Cephalopod is a play in two very distinct parts. The first is a phantasmagoria whose central conceit is the burgeoning spread of Asian peoples through migration and the thriving lives they lead in their new homes, juxtaposed with the natural history of cephalopods – the squid, the octopus and the cuttlefish (factoid: cephalopods seem to be a rare beneficiary of climate change – their range and numbers increasing dramatically since the ’50s).
There’s some heady – you might say bizarre – stuff goes on in the imagination of the teenaged Moyle as she hangs, lonely, at Whitford City; songs and images, strange associations and a lot of sexy, audacious fun.
Know much about cephalerotica? You’ve come to the right place, boyo.
All this is red meat for Renegade Productions supremo, the everlasting Joe Lui, who cracks the whip on this one. He draws wholehearted, fearless performances from Ramia Alcantara, Molly Earnshaw, Moyle and Squid Vicious co-founder Andrew Sutherland, whose fingerprints are all over the murder weapon as well.
It’s also a sumptuous production despite its basic box set – much credit due to Mia Holton’s dense, antiquarian visuals, Lui’s complex, aware sound design and Jason Ng Junjie’s lighting.
It all climaxes with a woo-oo-wo-wo-wo-wo-o-o Tagalog singalong of Farnham’s “You’re the Voice” that had us hollerin’ and clapping the cast.
But wait.

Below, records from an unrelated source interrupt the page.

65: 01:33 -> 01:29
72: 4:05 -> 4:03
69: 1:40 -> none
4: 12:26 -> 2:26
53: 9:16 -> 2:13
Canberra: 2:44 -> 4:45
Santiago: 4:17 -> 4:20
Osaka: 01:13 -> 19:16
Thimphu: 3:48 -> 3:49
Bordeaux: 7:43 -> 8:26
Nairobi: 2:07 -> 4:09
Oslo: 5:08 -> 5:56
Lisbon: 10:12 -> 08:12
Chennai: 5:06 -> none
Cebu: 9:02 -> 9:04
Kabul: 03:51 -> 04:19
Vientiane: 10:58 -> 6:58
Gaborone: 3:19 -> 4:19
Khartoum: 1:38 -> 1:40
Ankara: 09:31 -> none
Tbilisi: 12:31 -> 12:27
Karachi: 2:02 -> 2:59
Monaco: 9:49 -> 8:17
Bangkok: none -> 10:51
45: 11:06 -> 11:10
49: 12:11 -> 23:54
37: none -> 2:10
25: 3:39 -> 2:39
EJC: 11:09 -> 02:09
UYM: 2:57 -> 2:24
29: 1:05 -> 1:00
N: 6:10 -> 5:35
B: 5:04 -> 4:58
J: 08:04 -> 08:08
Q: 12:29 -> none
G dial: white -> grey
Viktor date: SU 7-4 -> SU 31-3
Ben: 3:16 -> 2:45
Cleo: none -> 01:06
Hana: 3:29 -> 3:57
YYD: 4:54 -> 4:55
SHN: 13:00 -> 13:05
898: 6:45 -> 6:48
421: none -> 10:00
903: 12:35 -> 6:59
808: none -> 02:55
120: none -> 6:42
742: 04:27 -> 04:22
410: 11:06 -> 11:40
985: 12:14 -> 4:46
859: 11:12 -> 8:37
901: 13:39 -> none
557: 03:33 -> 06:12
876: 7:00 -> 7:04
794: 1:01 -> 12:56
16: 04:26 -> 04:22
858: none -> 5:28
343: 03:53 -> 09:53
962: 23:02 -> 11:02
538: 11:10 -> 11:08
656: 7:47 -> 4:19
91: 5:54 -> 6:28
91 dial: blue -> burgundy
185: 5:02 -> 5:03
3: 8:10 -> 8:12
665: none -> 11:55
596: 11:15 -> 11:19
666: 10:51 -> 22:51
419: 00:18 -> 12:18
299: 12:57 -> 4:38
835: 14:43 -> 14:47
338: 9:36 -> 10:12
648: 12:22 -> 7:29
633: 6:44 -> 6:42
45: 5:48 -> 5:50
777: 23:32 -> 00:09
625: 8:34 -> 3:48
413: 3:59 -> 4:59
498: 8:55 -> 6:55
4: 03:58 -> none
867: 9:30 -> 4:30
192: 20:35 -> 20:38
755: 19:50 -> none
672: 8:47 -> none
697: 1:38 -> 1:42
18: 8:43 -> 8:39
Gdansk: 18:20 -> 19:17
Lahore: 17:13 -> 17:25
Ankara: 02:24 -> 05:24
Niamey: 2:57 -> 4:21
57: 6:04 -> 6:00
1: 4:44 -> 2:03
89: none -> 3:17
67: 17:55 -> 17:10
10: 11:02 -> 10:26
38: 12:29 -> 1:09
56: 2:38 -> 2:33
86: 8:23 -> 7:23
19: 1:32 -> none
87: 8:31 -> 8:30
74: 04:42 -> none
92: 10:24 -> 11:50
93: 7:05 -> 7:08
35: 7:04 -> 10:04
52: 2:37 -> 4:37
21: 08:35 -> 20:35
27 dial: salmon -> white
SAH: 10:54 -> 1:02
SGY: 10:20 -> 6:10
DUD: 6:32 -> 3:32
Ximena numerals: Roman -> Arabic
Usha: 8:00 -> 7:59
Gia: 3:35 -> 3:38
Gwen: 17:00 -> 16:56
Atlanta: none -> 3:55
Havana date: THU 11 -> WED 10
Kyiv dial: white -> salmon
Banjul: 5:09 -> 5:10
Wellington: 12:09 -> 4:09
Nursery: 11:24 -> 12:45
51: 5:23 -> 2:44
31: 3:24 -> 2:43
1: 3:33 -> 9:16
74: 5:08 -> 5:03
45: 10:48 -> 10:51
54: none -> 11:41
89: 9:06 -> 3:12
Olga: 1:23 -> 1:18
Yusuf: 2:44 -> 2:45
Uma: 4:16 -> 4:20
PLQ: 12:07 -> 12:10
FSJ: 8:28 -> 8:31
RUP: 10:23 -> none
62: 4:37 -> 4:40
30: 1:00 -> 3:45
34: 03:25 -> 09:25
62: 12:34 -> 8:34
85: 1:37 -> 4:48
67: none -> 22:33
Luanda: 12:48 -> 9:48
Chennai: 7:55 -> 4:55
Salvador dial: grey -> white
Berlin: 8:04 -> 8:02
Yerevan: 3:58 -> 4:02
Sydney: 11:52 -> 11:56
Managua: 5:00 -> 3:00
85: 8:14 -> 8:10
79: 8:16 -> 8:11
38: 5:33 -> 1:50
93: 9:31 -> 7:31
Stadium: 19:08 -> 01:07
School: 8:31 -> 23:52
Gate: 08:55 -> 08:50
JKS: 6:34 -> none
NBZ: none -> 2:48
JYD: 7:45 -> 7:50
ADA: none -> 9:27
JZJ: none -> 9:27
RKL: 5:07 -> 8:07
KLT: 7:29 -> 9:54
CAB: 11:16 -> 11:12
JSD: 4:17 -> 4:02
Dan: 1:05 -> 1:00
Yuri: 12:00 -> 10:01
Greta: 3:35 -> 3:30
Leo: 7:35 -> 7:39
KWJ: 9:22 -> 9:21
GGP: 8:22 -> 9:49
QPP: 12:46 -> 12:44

There was more.
There’s a second act that is a completely different beast, a simple, direct, near-monologue from Moyle, telling the story of her family – here and back in the Philippines; the tough times and good times, her journey to understand herself and her sexuality, and her, ultimately successful, search for self-realisation and love.
White Australia has a habit of congratulating itself for its acceptance of the immigrant. The true stories of these great young women suggest a need to think more carefully about who should be congratulated.
Pictured top: Jess Nyanda Moyle. Photo: Mitchell Aldridge.